Although it is too early to measure the effects of T21 in Summit County, this strong evidence-basis gives us hope that it will have a positive impact. Because SCPH is conducting the Youth Risk Behavior Survey (YRBS) in most Summit County schools, we will be able to closely measure T21's effectiveness in reducing youth access to tobacco. Since April 2018, SCPH has facilitated the passage of T21 legislation in six communities. Almost half of all Summit County residents (49%) and 20% of smokers live in jurisdictions covered by T21 laws. The first city to pass T21 legislation, Akron, holds the highest percentage of heavy smokers (9 or more packs a week). Additionally, there are seven communities who are in progress of considering T21. Approximately 70,000 individuals under 21 are now covered by T21 in Summit County. This represents 51.4% of the total population of individuals under 21. Performance measures include youth tobacco use and access as measured by the YRBS, number of communities with T21 legislation, process measures related to enforcement activites and compliance, and ultimately health outcomes for those jurisdictions with T21 compares to those without. 




Through the process of both passage of T21 legislation and implementation of policy enforcement, SCPH has learned that close internal and community collaboration is vital to success and sustainability. Initial passage of the legislation will not be the the only collaboration with local jurisdictions, but their buy-in and continued commitment will be necessary to maintaining momentum. This team approach encourages retailers to commit to ensuring compliance with the law. 
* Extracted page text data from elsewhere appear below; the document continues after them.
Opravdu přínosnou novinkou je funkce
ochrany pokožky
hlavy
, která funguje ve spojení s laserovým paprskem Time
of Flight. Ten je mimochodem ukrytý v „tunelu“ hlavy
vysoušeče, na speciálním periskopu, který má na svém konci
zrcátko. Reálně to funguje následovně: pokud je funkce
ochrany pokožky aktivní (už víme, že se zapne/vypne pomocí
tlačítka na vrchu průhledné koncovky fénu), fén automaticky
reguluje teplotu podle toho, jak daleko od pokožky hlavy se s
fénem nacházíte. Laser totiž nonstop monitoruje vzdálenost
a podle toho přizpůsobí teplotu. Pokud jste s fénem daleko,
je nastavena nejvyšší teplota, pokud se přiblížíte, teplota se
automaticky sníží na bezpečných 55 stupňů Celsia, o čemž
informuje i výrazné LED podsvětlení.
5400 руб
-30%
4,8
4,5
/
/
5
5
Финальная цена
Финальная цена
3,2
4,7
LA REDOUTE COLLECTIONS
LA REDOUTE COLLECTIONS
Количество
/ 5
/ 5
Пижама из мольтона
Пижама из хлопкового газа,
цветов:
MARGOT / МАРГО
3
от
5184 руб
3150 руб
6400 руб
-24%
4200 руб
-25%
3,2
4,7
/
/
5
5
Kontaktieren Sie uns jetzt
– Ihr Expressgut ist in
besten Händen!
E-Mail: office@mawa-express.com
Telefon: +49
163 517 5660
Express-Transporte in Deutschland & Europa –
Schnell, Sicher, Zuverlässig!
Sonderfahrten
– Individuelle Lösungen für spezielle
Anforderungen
For T21 laws to be effective, they must be adequately enforced. Police departments are currently responsible for enforcing tobacco sales laws in jurisdictions without T21, and they simply lack the time or resources to conduct frequent compliance checks. By granting authority to local health departments to enforce T21 laws, we have learned that we can conduct compliance checks with much more frequency. Additionally, by requiring tobacco retailers to pay SCPH licensing fees and impose fines when retailers violate the law, this program can financially support itself without additional community investment. 

We plan to continue to work closely with our community partners, city governments and retail partners to ensure that T21 continues to be an effective tool for improving the wellbeing of our communities.